Pour les productions sud-gauloises, l’adhérence de l’engobe sur la pâte est forte, ce qui constitue un critère de solidité et de qualité. Étant donné la vitrification partielle de la pâte, la relaxation des contraintes s’exerce différemment entre l’engobe et cette dernière, et engendre l’apparition de microfissures perpendiculaires au plan de l’interface. Ces microfissures sont présentes dans tous les échantillons que nous avons observés, y compris ceux de très bonne qualité. Ce phénomène est donc général à toutes les sigillées, dont la pâte est partiellement vitrifiée.

Le démarrage des productions sud-gauloises s’est donc accompagné d’une modification au niveau de la composition des vernis, qui a entraîné des variations de leur microstructure. Ces modifications influent directement sur la qualité esthétique et la résistance mécanique des engobes, mais également indirectement sur leur adhérence avec la pâte. Tandis que les productions italiques se singularisent par un engobe qui se décolle facilement, les vernis des productions sud-gauloises plus résistants, et pour la plupart, plus rouges et brillants, présentent toutefois des microfissures en surface pouvant parfois en altérer l’aspect.

Pour tous les ateliers de sigillées sud-gaulois étudiés, on constate l’emploi systématique d’un engobe pauvre en magnésium. Pourtant toutes les argiles prélevées dans des niveaux compatibles (permo-triasiques), aux environ des ateliers de La Graufesenque, d’Espalion et de Montans, présentent des teneurs en magnésium plus importantes, plus proches des engobes italiques. Se pose alors la question de l’origine de ce déficit en magnésium. Deux hypothèses sont envisageables : soit cette caractéristique est naturelle et propre à certains gisements, soit c'est une conséquence directe du processus adopté pour la préparation des engobes. Dans le premier cas, cela implique une recherche systématique d'argiles exemptes de magnésium qui, si on se base sur nos investigations géologiques, semblent très rares. On aurait alors affaire à une sélection adoptée volontairement par tous, et basée sur des critères difficilement identifiables. La deuxième supposition impliquerait plutôt une spécificité dans la préparation des engobes, commune à tous les ateliers sud-gaulois. Nous reviendrons sur ces hypothèses et leur implication dans le contexte historique dans la conclusion générale, l’étude des productions précoces de La Graufesenque et de Montans, évoquée au chapitre V (p 213), apportant des éléments de réponse.

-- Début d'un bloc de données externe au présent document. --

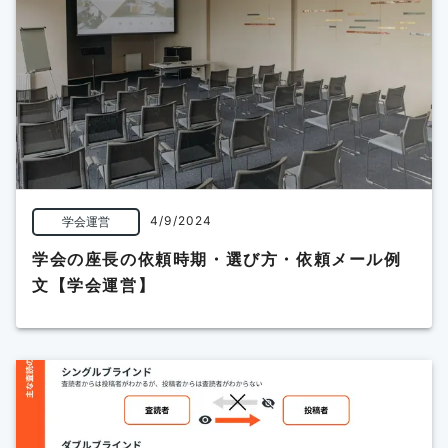
4/9/2024
学会運営
学会の座長の依頼時期・選び方・依頼メール例
文【学会運営】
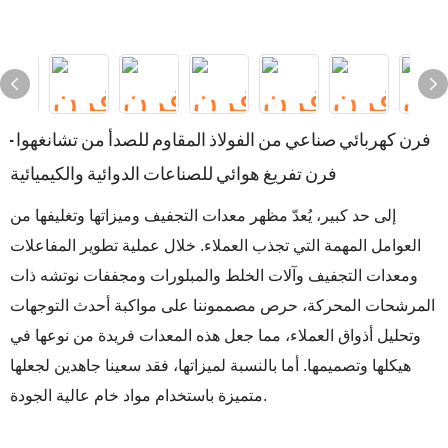
فرن كهربائي صناعي من الفولاذ المقاوم للصدأ من تشانغهوا -
فرن تفريغ هوائي للصناعات الدوائية والكيميائية
إلى حد كبير، يُعدّ مظهر معدات التجفيف وميزاتها وتغليفها من
العوامل المهمة التي تجذب العملاء. خلال عملية تطوير المفاعلات
ومعدات التجفيف وآلات الخلط والمبلورات ومجففات نوتشه ذات
المرشحات المحركة، حرص مصمموننا على مواكبة أحدث التوجهات
وتحليل أذواق العملاء، مما جعل هذه المعدات فريدة من نوعها في
هيكلها وتصميمها. أما بالنسبة لميزاتها، فقد سعينا جاهدين لجعلها
متميزة باستخدام مواد خام عالية الجودة.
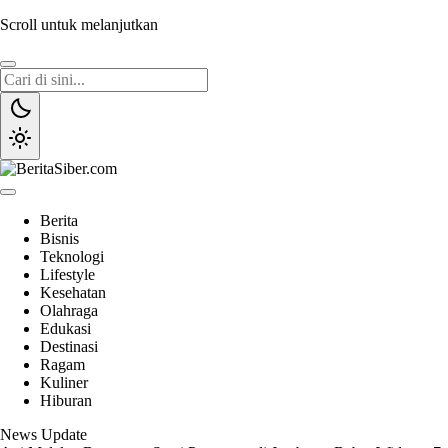
Scroll untuk melanjutkan
BeritaSiber.com
Sumber Informasi Terpercaya
Berita
Bisnis
Teknologi
Lifestyle
Kesehatan
Olahraga
Edukasi
Destinasi
Ragam
Kuliner
Hiburan
News Update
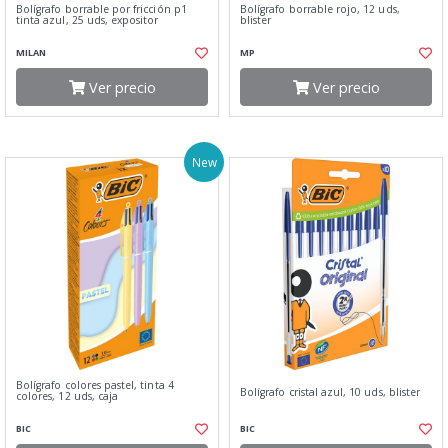
Bolígrafo borrable por fricción p1
Bolígrafo borrable rojo, 12 uds,
tinta azul, 25 uds, expositor
blister
MILAN
MP
Ver precio
Ver precio
New
Bolígrafo colores pastel, tinta 4
Bolígrafo cristal azul, 10 uds, blister
colores, 12 uds, caja
BIC
BIC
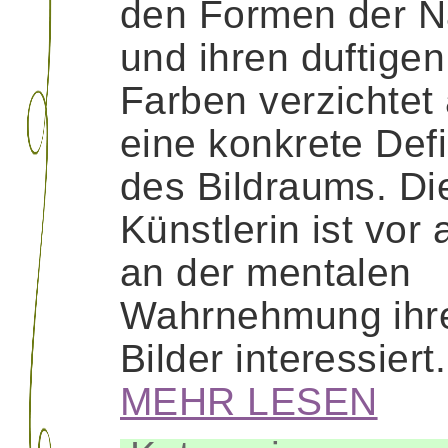
den Formen der N
und ihren duftigen
Farben verzichtet 
eine konkrete Defi
des Bildraums. Di
Künstlerin ist vor 
an der mentalen
Wahrnehmung ihr
Bilder interessiert
MEHR LESEN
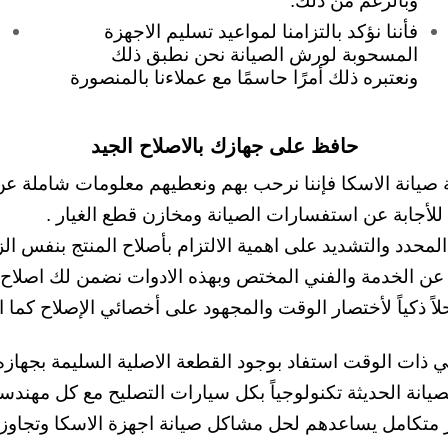
وبالرغم من ذلك.
فأننا نؤكد بالتزامنا لمواعيد تسليم الاجهزة
المسحوبة لورش الصيانة نحن نطبق ذلك
ونعتبره ذلك أمرًا حاسمًا مع عملاءنا بالمنصورة
حافظ على جهازك بالاصلاح الجيد
يانة الاسكا فإننا نرحب بهم ونعطيهم معلومات شاملة عن كيفي
 للأجابة عن استفسارات الصيانة ومخازن قطع الغيار .
حدد والتشديد على اهمية الالتزام بأصلاح المنتج بنفس الزي
اه عن الخدمة والفني المختص وبهذه الادوات نضمن لك اصلاح 
اً ذكياً لأختصار الوقت والمجهود على أخصائي الإصلاح كما ا
ي ذات الوقت استفاد بوجود القطعة الاصلية السليمة بجهازه 
صيانة الحديثة تكنولوجياً بكل سيارات التصليح مع كل مهندس
 متكامل يساعدهم لحل مشاكل صيانة اجهزة الاسكا وتجاوز ف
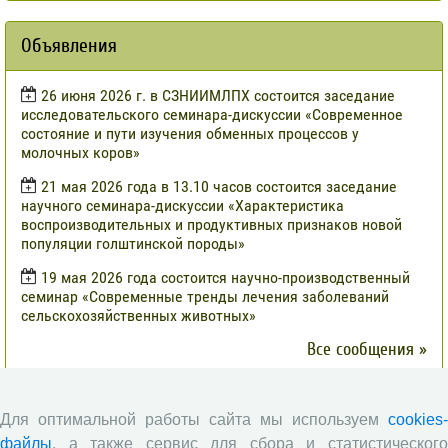
Объявления
​26 июня 2026 г. в СЗНИИМЛПХ состоится заседание
исследовательского семинара-дискуссии «Современное
состояние и пути изучения обменных процессов у
молочных коров»
21 мая 2026 года в 13.10 часов состоится заседание
научного семинара-дискуссии «Характеристика
воспроизводительных и продуктивных признаков новой
популяции голштинской породы»
19 мая 2026 года состоится научно-производственный
семинар «Современные тренды лечения заболеваний
сельскохозяйственных животных»
Все сообщения »
Новости ВолНЦ РАН
Для оптимальной работы сайта мы используем
cookies-
файлы
, а также сервис для сбора и статистического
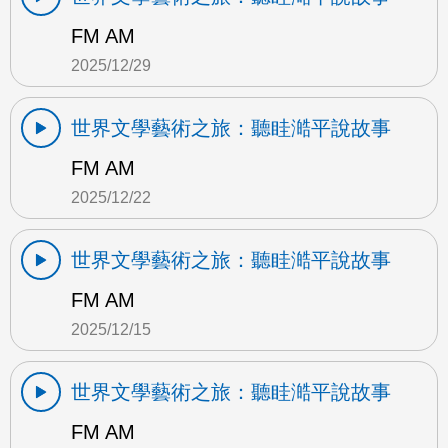
FM AM
2025/12/29
世界文學藝術之旅：聽眭澔平說故事
FM AM
2025/12/22
世界文學藝術之旅：聽眭澔平說故事
FM AM
2025/12/15
世界文學藝術之旅：聽眭澔平說故事
FM AM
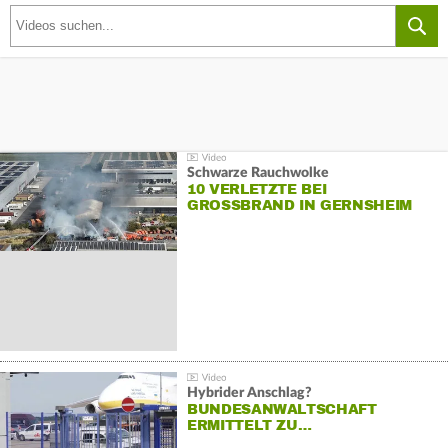
Schwarze Rauchwolke
10 VERLETZTE BEI
GROSSBRAND IN GERNSHEIM
Hybrider Anschlag?
BUNDESANWALTSCHAFT
ERMITTELT ZU…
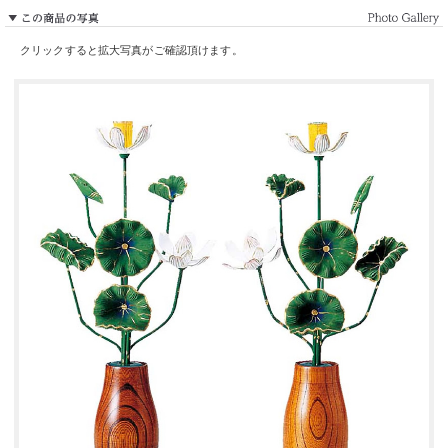
クリックすると拡大写真がご確認頂けます。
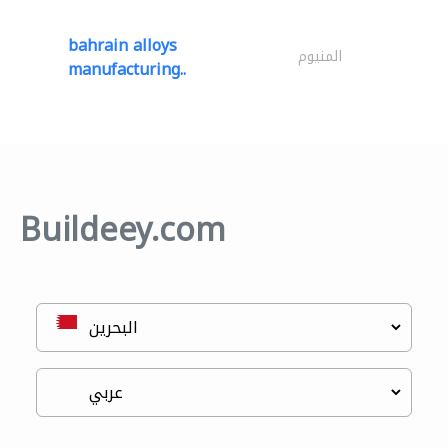
bahrain alloys
المنيوم
manufacturing..
Buildeey.com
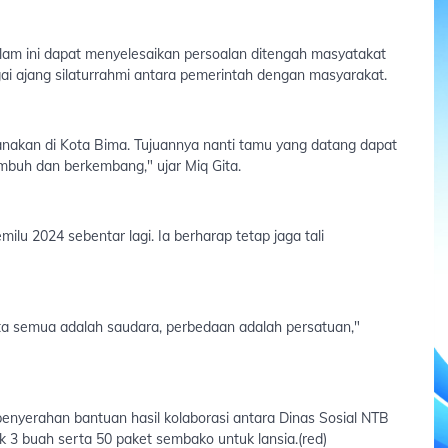
am ini dapat menyelesaikan persoalan ditengah masyatakat
ai ajang silaturrahmi antara pemerintah dengan masyarakat.
nakan di Kota Bima. Tujuannya nanti tamu yang datang dapat
buh dan berkembang," ujar Miq Gita.
lu 2024 sebentar lagi. Ia berharap tetap jaga tali
ita semua adalah saudara, perbedaan adalah persatuan,"
enyerahan bantuan hasil kolaborasi antara Dinas Sosial NTB
k 3 buah serta 50 paket sembako untuk lansia.(red)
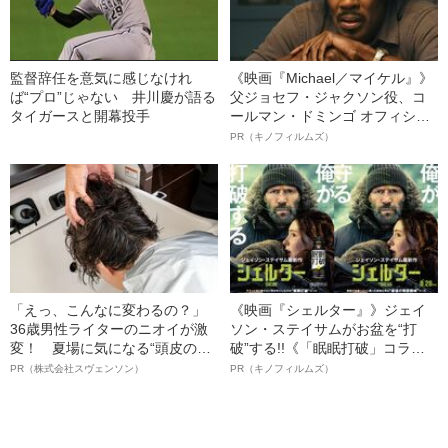
監督辞任を意気に感じなけれ
《映画『Michael／マイケル』》
ば“プロ”じゃない 井川慶が語る
父ジョセフ・ジャクソン役、コ
タイガースと開幕投手
ールマン・ドミンゴ オフィシャ
ルインタビュー“観客を魅了した
PR（キノフィルムズ）
名優、複雑な父親像への想いを
語る”《日本興収70億円突破》
「えっ、こんなに変わるの？」
《映画『シェルター』》ジェイ
36歳男性ライターのニオイが激
ソン・ステイサムがお盆を“打
変！ 夏場に気になる“頭皮のニ
破”する!!《「眠眠打破」コラ
オイ”や“ベタつき”を解消す
ボ》
PR（株式会社スヴェンソン）
PR（キノフィルムズ）
る、“ウィッグのスペシャリス
ト”が生み出した徹底ケアとは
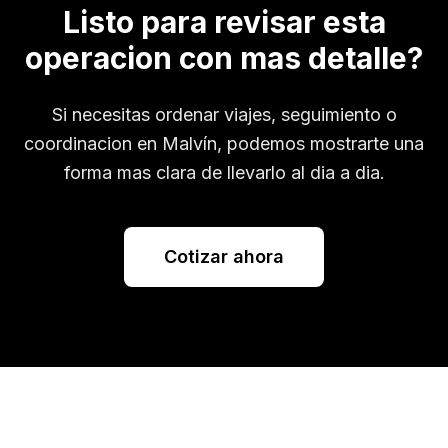
Listo para revisar esta
operacion con mas detalle?
Si necesitas ordenar viajes, seguimiento o
coordinacion en
Malvín
, podemos mostrarte una
forma mas clara de llevarlo al dia a dia.
Cotizar ahora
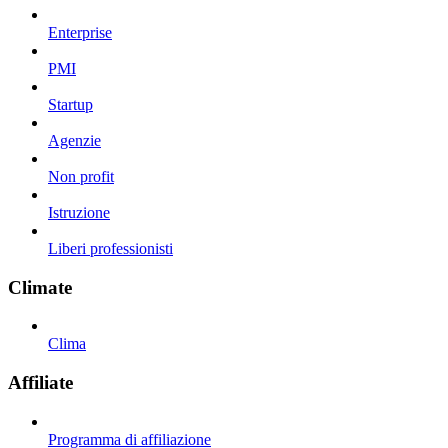
Enterprise
PMI
Startup
Agenzie
Non profit
Istruzione
Liberi professionisti
Climate
Clima
Affiliate
Programma di affiliazione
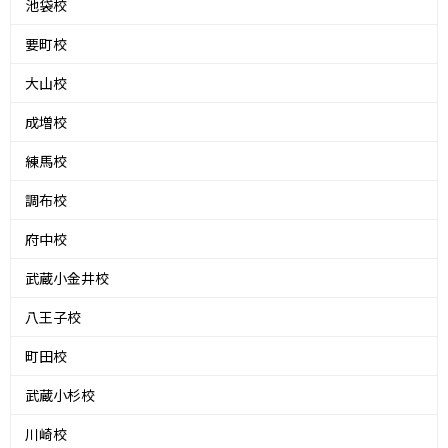
池袋校
要町校
大山校
成増校
練馬校
調布校
府中校
武蔵小金井校
八王子校
町田校
武蔵小杉校
川崎校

Elle montre, en effet, que leurs engobes aussi différentes soit-elles, se caractérisent également par de faibles teneurs en magnésium.

Quelle que soit l’origine de ce déficit en magnésium, il est clair, en tout cas, qu’un procédé ou une sélection particulière a bien été adopté par tous les ateliers de sigillées sud- gaulois, cette modification par rapport aux produits italiques conduisant à la fabrication d’un produit de meilleure qualité.